• [Your objective]: Reproduce exactly the lines below from the one containing "5x120 (58, 2401)" through the one containing "pouce (117, 2200)", including both, and nothing else.

• [Data for this task]:
* * * * *
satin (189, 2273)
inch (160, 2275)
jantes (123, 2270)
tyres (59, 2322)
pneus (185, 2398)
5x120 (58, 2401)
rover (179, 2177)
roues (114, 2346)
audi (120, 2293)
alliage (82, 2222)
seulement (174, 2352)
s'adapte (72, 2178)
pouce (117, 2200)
* * * * *
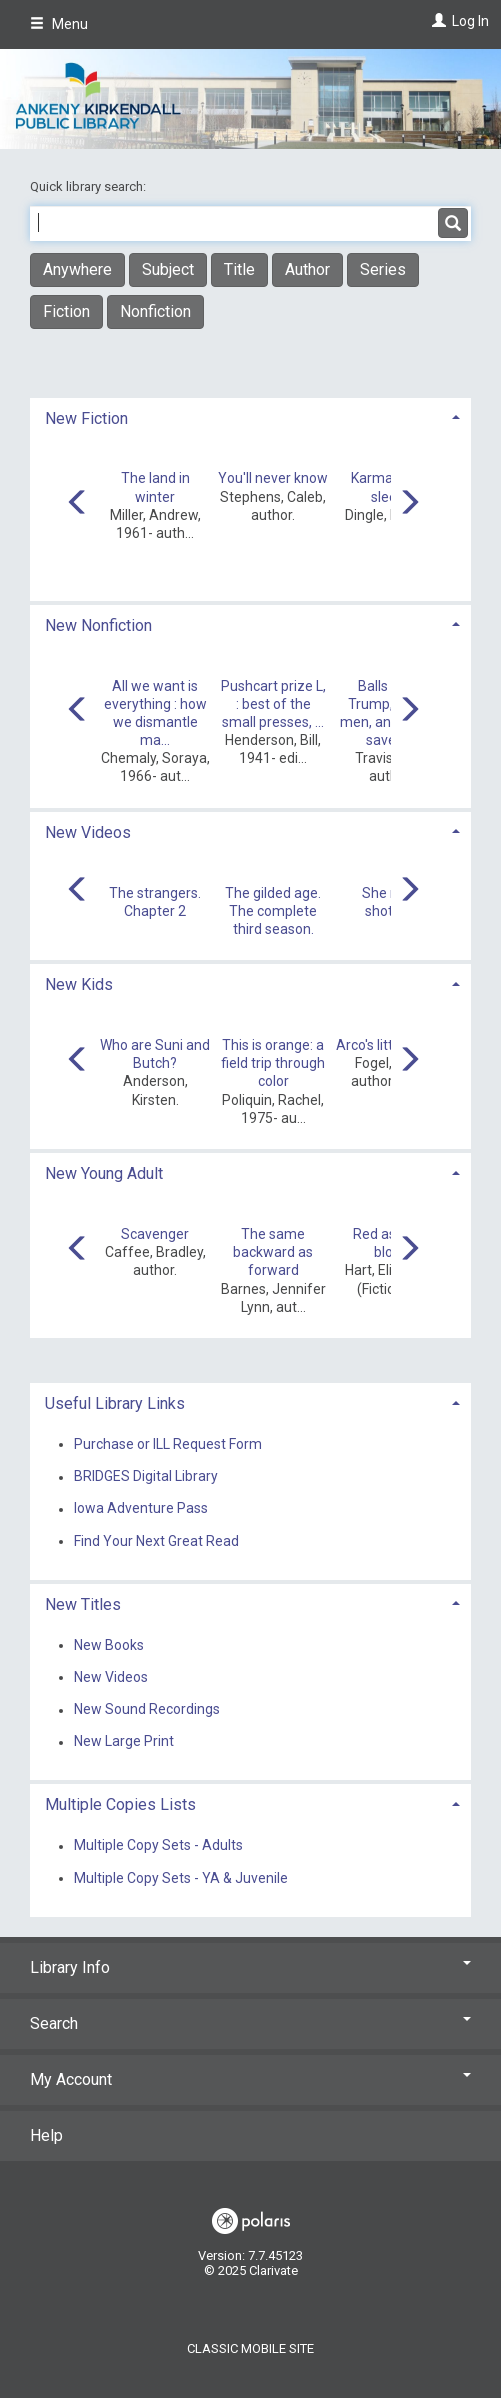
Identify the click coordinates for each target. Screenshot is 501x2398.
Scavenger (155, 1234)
* * * * *
• [Written answer]:
5x120 (58, 2401)
rover (179, 2177)
roues (114, 2346)
audi (120, 2293)
alliage (82, 2222)
seulement (174, 2352)
s'adapte (72, 2178)
pouce (117, 2200)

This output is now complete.